**Provided material**
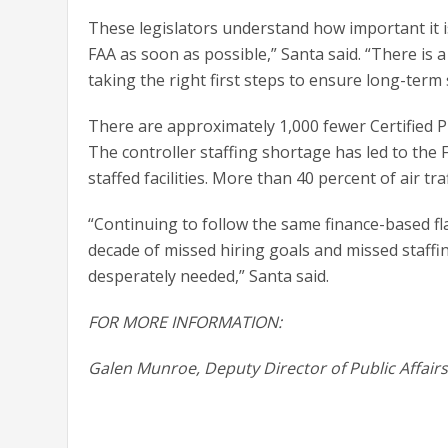
These legislators understand how important it i
FAA as soon as possible,” Santa said. “There is a
taking the right first steps to ensure long-term
There are approximately 1,000 fewer Certified 
The controller staffing shortage has led to the
staffed facilities. More than 40 percent of air t
“Continuing to follow the same finance-based fla
decade of missed hiring goals and missed staffin
desperately needed,” Santa said.
FOR MORE INFORMATION:
Galen Munroe, Deputy Director of Public Affair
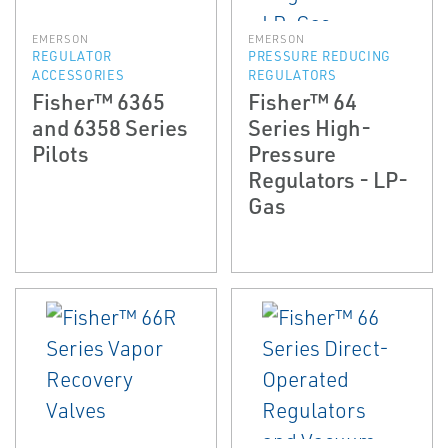
EMERSON
EMERSON
REGULATOR
PRESSURE REDUCING
ACCESSORIES
REGULATORS
Fisher™ 6365
Fisher™ 64
and 6358 Series
Series High-
Pilots
Pressure
Regulators - LP-
Gas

**Your task**
Only lines with the word "said" should be collected from the material.

**Exercise solution**
FAA as soon as possible,” Santa said. “There is a
desperately needed,” Santa said.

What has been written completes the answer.